Diabetic papillopathy in patients with optic disc drusen: Description of two different phenotypes. Becker et al. European Journal of Ophthalmology

Becker D, Larsen M, Lund-Andersen H, Hamann S. Diabetic papillopathy in patients with optic disc drusen: Description of two different phenotypes. Eur J Ophthalmol, May 15:11206721221100901. doi: 10.1177/11206721221100901. Online ahead of print, 2022


Purpose: To describe two cases of severe acute bilateral optic disc edema that occurred in patients with diabetes mellitus shortly after the initiation of intensified antihyperglycemic therapy.

Methods: Retrospective observational case report.

Case description: Two patients with type 1 diabetes presented for routine retinopathy screening with asymptomatic optic disc edema. One case was bilateral, the other unilateral. Neither patient had visual complaints. Both patients’ glycemia history was characterized by a recent bout of poor regulation and both had optic disc edema consistent with diabetic papillopathy in combination with prominent Optic disc drusen (ODD). The swelling that appeared to constitute the edematous diabetes-related component of the disease resolved within 10-12 weeks during which diabetes therapy was optimized.

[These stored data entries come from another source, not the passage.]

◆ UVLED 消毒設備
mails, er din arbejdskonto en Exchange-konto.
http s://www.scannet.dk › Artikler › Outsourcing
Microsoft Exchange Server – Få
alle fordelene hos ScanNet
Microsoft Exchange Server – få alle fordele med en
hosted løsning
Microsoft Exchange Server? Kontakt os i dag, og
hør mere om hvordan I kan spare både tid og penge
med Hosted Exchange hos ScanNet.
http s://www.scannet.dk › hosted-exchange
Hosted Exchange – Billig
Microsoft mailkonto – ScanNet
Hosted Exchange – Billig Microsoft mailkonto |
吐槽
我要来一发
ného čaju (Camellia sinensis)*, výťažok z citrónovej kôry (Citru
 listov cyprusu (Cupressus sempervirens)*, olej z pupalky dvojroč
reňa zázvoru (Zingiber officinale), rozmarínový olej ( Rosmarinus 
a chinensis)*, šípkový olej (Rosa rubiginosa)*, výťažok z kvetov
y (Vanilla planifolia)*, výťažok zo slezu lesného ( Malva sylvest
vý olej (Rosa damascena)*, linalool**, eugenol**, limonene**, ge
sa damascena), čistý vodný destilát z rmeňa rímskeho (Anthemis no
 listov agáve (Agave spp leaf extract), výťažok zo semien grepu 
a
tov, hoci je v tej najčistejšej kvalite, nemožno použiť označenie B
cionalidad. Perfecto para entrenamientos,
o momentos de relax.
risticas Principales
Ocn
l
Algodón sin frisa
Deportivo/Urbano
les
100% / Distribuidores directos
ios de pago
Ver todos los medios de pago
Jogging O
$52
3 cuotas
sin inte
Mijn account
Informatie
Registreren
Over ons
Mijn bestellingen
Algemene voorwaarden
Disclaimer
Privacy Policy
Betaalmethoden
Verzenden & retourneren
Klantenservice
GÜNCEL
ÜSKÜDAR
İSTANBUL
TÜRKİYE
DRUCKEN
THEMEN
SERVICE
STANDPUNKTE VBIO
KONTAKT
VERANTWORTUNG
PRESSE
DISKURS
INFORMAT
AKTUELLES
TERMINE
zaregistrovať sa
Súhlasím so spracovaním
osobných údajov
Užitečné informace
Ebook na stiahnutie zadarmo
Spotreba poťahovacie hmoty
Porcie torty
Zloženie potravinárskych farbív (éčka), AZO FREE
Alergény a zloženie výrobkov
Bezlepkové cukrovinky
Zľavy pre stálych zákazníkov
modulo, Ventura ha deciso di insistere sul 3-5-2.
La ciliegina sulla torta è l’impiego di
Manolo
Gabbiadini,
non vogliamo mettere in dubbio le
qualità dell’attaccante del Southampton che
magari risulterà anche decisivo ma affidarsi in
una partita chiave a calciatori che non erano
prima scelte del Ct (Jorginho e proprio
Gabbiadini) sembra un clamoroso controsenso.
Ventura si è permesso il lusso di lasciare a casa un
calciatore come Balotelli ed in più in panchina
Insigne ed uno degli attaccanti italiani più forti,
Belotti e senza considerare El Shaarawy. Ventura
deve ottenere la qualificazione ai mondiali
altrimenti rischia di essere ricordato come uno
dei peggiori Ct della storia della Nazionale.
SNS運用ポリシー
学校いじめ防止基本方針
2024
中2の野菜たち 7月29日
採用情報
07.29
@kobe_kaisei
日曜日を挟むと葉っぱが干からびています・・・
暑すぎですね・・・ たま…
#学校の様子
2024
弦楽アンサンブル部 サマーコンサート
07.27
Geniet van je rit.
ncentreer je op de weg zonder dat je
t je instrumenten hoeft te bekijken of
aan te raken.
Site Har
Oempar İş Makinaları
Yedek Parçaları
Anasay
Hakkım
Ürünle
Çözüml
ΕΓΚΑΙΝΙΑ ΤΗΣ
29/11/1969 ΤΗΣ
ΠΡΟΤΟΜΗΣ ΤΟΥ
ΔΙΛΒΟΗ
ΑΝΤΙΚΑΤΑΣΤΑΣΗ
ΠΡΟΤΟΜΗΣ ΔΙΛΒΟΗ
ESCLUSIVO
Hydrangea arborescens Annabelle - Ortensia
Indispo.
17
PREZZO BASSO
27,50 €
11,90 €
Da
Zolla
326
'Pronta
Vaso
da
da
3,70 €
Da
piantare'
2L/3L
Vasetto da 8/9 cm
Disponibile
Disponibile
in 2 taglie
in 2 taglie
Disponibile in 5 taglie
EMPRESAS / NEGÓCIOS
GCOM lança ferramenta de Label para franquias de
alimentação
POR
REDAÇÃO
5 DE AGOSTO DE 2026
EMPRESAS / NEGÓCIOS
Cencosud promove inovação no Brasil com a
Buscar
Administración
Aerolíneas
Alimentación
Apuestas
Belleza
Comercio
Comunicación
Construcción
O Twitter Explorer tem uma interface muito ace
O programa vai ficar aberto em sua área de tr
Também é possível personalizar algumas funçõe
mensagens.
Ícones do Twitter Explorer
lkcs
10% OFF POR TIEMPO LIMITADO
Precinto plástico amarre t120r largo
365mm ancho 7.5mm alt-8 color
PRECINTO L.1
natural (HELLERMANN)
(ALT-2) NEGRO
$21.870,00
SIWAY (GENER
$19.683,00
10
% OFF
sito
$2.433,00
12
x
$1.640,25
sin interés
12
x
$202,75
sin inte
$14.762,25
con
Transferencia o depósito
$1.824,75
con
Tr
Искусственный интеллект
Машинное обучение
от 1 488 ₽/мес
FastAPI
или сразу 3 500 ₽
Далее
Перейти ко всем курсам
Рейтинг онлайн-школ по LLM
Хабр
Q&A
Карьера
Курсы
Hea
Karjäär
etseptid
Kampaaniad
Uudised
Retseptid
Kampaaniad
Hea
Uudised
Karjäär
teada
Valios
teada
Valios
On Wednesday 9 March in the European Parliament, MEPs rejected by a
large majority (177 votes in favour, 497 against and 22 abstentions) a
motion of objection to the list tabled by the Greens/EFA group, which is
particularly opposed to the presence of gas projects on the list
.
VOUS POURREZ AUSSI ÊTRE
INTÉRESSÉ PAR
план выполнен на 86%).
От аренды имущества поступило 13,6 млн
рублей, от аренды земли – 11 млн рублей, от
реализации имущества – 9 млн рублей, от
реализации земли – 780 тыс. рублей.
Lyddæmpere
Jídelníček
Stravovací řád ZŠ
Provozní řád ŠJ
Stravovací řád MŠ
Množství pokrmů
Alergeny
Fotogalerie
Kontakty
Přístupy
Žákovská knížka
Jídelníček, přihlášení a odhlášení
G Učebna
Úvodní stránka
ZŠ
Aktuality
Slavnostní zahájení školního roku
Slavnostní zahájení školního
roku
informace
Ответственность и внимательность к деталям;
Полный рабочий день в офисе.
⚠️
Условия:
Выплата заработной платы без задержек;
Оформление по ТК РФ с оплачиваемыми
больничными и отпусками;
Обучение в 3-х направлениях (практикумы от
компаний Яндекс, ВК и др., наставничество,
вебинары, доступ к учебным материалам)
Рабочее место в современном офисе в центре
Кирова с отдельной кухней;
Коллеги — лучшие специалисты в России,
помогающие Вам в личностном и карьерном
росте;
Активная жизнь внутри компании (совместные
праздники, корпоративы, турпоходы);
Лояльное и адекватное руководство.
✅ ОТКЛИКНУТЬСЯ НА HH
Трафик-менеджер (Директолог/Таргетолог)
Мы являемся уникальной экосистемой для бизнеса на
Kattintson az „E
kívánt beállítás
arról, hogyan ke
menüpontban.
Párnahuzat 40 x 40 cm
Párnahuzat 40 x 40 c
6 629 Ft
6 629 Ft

Visual field deficits were seen early on in both patients and had resolved to some extent in one patient after 9 months but persisted in the one affected eye in the other patient up to at least 30 months.

Conclusion: Two cases of ODD-associated diabetic papillopathy were observed: One with classic, bilateral disc edema and minor visual field defects, the other with unilateral disc edema, severe visual field defects and a phenotype that resembled non-arteritic anterior ischemic optic neuropathy. The cases suggest that ODD may increase the risk of diabetic papillopathy, a condition that is associated with rapid glycemia reduction and crowded optic discs, which may combine to produce nerve fiber swelling and hypoperfusion with venous congestion in a compartment with limited room for expansion.